An important story, sure. But as a movie, however, it's lacking in a lot of things, particularly in this maudlin, syrupy treatment. Relative unknown Finn Wittrock (who I can't believe isn't a fake celebrity from The Flintstones) stars as Steinmark, while its bigger names appear in supporting roles – Aaron Eckhart, Robin Tunney and Sarah Bolger - so, we're not exactly burning the lights off the marquee here. With little advertising and a paint-by-numbers premise, it's hard to imagine this getting any traction, which would put it at about $2 million this weekend.
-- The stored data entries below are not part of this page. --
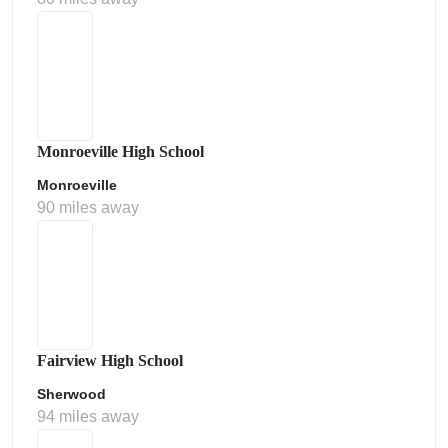
Monroeville High School
Monroeville
90 miles away
Fairview High School
Sherwood
94 miles away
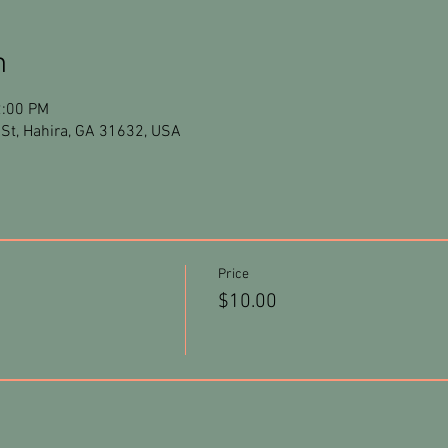
n
2:00 PM
St, Hahira, GA 31632, USA
Price
$10.00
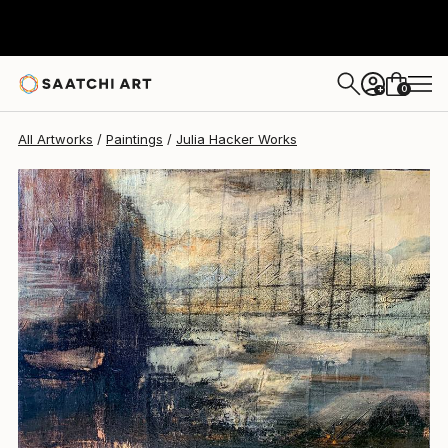
0
+
All Artworks
Paintings
Julia Hacker Works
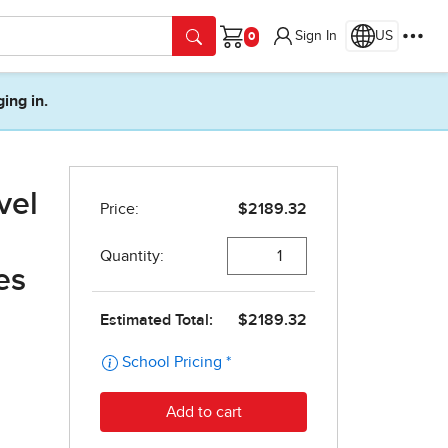
Sign In
US
Cart
ging in.
vel
es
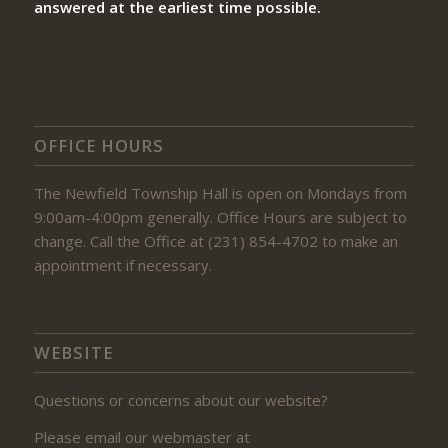
answered at the earliest time possible.
OFFICE HOURS
The Newfield Township Hall is open on Mondays from
9:00am-4:00pm generally. Office Hours are subject to
change. Call the Office at (231) 854-4702 to make an
appointment if necessary.
WEBSITE
Questions or concerns about our website?
Please email our webmaster at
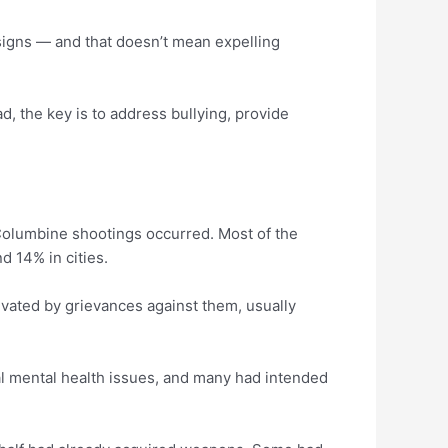
 signs — and that doesn’t mean expelling
d, the key is to address bullying, provide
 Columbine shootings occurred. Most of the
d 14% in cities.
vated by grievances against them, usually
l mental health issues, and many had intended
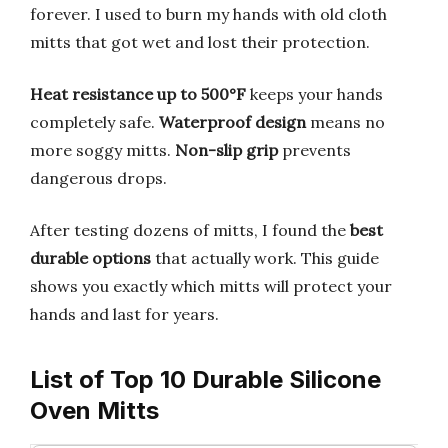
forever. I used to burn my hands with old cloth
mitts that got wet and lost their protection.
Heat resistance up to 500°F
keeps your hands
completely safe.
Waterproof design
means no
more soggy mitts.
Non-slip grip
prevents
dangerous drops.
After testing dozens of mitts, I found the
best
durable options
that actually work. This guide
shows you exactly which mitts will protect your
hands and last for years.
List of Top 10 Durable Silicone
Oven Mitts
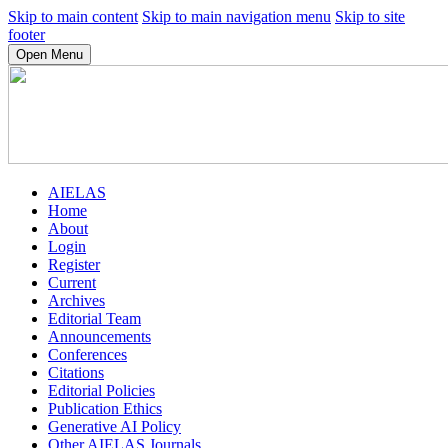
Skip to main content
Skip to main navigation menu
Skip to site
footer
Open Menu
AIELAS
Home
About
Login
Register
Current
Archives
Editorial Team
Announcements
Conferences
Citations
Editorial Policies
Publication Ethics
Generative AI Policy
Other AIELAS Journals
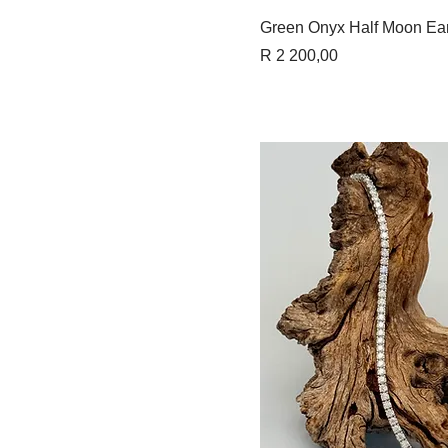
Quick 
Green Onyx Half Moon Ear
Price
R 2 200,00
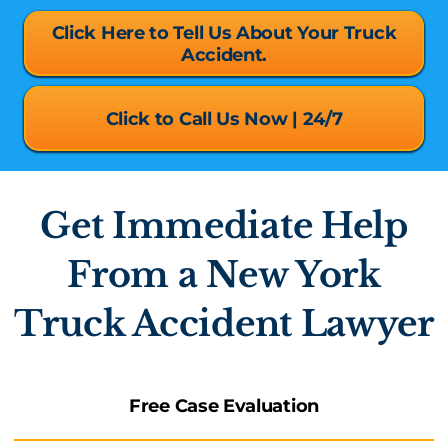
Click Here to Tell Us About Your Truck
Accident.
Click to Call Us Now | 24/7
Get Immediate Help
From a New York
Truck Accident Lawyer
Free Case Evaluation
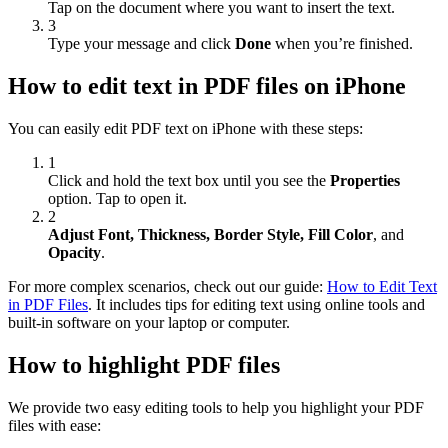
Tap on the document where you want to insert the text.
3
Type your message and click
Done
when you’re finished.
How to edit text in PDF files on iPhone
You can easily edit PDF text on iPhone with these steps:
1
Click and hold the text box until you see the
Properties
option. Tap to open it.
2
Adjust Font, Thickness, Border Style, Fill Color
, and
Opacity
.
For more complex scenarios, check out our guide:
How to Edit Text
in PDF Files
. It includes tips for editing text using online tools and
built-in software on your laptop or computer.
How to highlight PDF files
We provide two easy editing tools to help you highlight your PDF
files with ease:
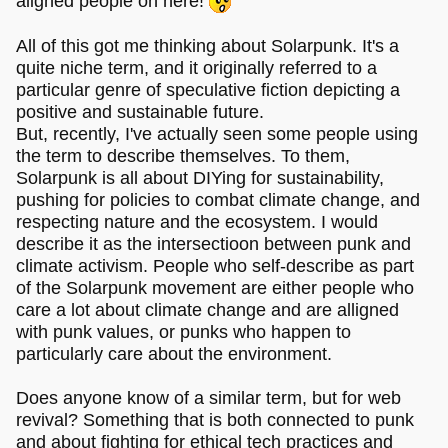
aligned people on here!
All of this got me thinking about Solarpunk. It's a
quite niche term, and it originally referred to a
particular genre of speculative fiction depicting a
positive and sustainable future.
But, recently, I've actually seen some people using
the term to describe themselves. To them,
Solarpunk is all about DIYing for sustainability,
pushing for policies to combat climate change, and
respecting nature and the ecosystem. I would
describe it as the intersectioon between punk and
climate activism. People who self-describe as part
of the Solarpunk movement are either people who
care a lot about climate change and are alligned
with punk values, or punks who happen to
particularly care about the environment.
Does anyone know of a similar term, but for web
revival? Something that is both connected to punk
and about fighting for ethical tech practices and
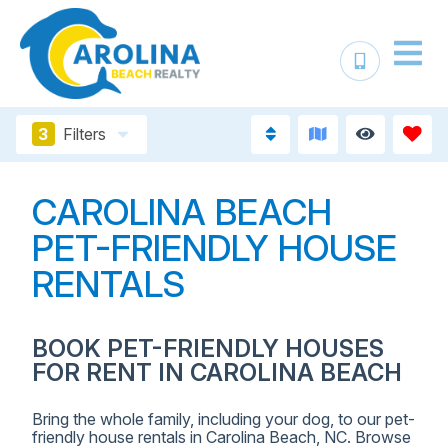
3
Filters
CAROLINA BEACH
PET-FRIENDLY HOUSE
RENTALS
BOOK PET-FRIENDLY HOUSES
FOR RENT IN CAROLINA BEACH
Bring the whole family, including your dog, to our pet-
friendly house rentals in Carolina Beach, NC. Browse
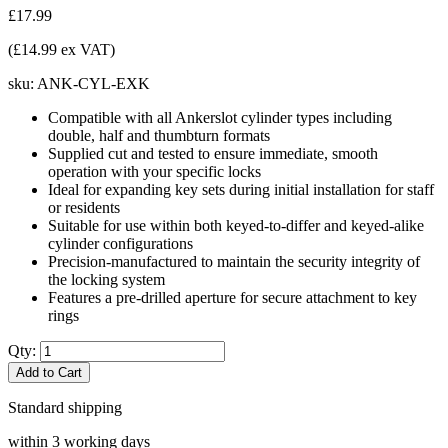
£17.99
(£14.99 ex VAT)
sku:
ANK-CYL-EXK
Compatible with all Ankerslot cylinder types including
double, half and thumbturn formats
Supplied cut and tested to ensure immediate, smooth
operation with your specific locks
Ideal for expanding key sets during initial installation for staff
or residents
Suitable for use within both keyed-to-differ and keyed-alike
cylinder configurations
Precision-manufactured to maintain the security integrity of
the locking system
Features a pre-drilled aperture for secure attachment to key
rings
Qty:
Add to Cart
Standard shipping
within 3 working days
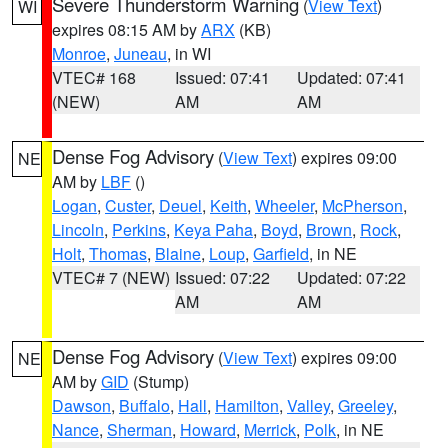
Severe Thunderstorm Warning
(
View Text
)
WI
expires 08:15 AM by
ARX
(KB)
Monroe
,
Juneau
, in WI
VTEC# 168
Issued: 07:41
Updated: 07:41
(NEW)
AM
AM
Dense Fog Advisory
(
View Text
) expires 09:00
NE
AM by
LBF
()
Logan
,
Custer
,
Deuel
,
Keith
,
Wheeler
,
McPherson
,
Lincoln
,
Perkins
,
Keya Paha
,
Boyd
,
Brown
,
Rock
,
Holt
,
Thomas
,
Blaine
,
Loup
,
Garfield
, in NE
VTEC# 7 (NEW)
Issued: 07:22
Updated: 07:22
AM
AM
Dense Fog Advisory
(
View Text
) expires 09:00
NE
AM by
GID
(Stump)
Dawson
,
Buffalo
,
Hall
,
Hamilton
,
Valley
,
Greeley
,
Nance
,
Sherman
,
Howard
,
Merrick
,
Polk
, in NE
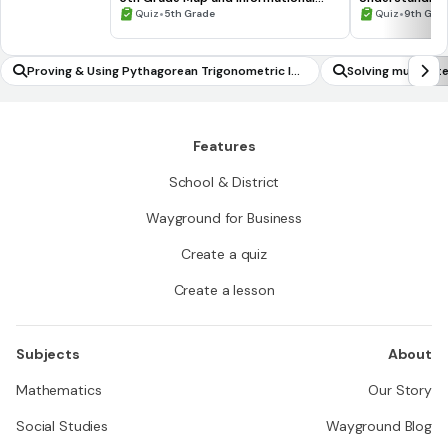
Processing Skills
•
•
Quiz
5th Grade
Quiz
9th Gra
Proving & Using Pythagorean Trigonometric Ide
Solving multi-st
ntity
Features
School & District
Wayground for Business
Create a quiz
Create a lesson
Subjects
About
Mathematics
Our Story
Social Studies
Wayground Blog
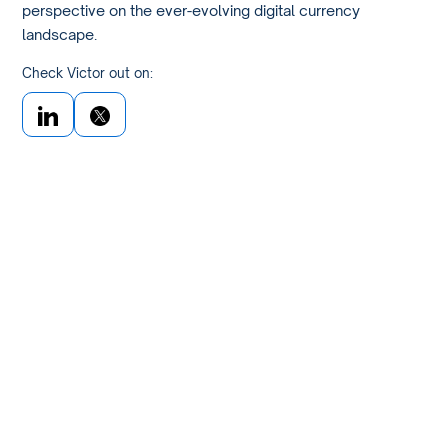
perspective on the ever-evolving digital currency
landscape.
Check Victor out on:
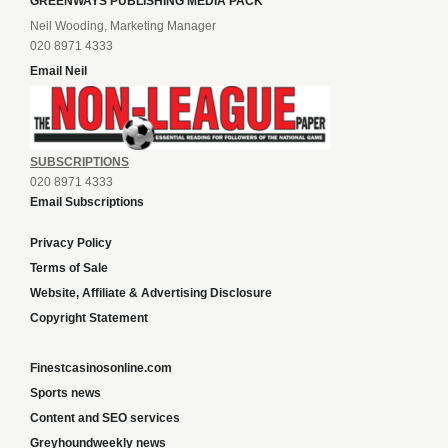
GREENWAYS PUBLISHING MEDIA PACK
Neil Wooding, Marketing Manager
020 8971 4333
Email Neil
SUBSCRIPTIONS
020 8971 4333
Email Subscriptions
Privacy Policy
Terms of Sale
Website, Affiliate & Advertising Disclosure
Copyright Statement
Finestcasinosonline.com
Sports news
Content and SEO services
Greyhoundweekly news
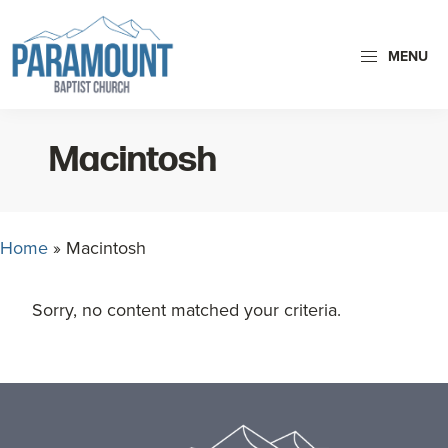
Skip
Skip
to
to
MENU
primary
main
navigation
content
Paramount
Paramount
Baptist
Baptist
Church
Macintosh
Church
exists
to
Home
»
Macintosh
glorify
God
Sorry, no content matched your criteria.
by
making
Disciples
Footer
who
are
Thus, it's an easy second weekend win for Spectre, which debuted a little over $70 million last weekend. While that's still a solid second largest opening weekend ever for a Bond film, it's almost $20 million below Skyfall's mark, and also was overestimated – meaning it's either weaker than anyone thought in the word-of-mouth department, or it's a studio anxious to push inflated numbers. Neither is a great scenario. Now, to put this all in perspective, it's still going to be the second most successful Bond film ever, and with international box office doing what it's done in the last five years, it's not crazy to talk about a billion dollars worldwide (even if I ultimately think it falls short). Suffice to say that there will be more Bond films, with or without Daniel Craig. This weekend it drops to about $38 million.
The Peanuts Movie was second with $44 million, a solid albeit unspectacular result for a unspectacular but relentlessly faithful adaptation of the Peanuts property. This is likely to have some legs thanks to the upcoming Thanksgiving holiday, as well as its non-confrontational quality. I expect this to hold well, and it should grab about $30 million this frame.
Meanwhile, The Martian is showing old-school legs, coming close to the $200 million mark and still earning well. While the Christmas promised-land is probably too much to ask for, it's going to at least get a Thanksgiving boost. Give it about $7 million here.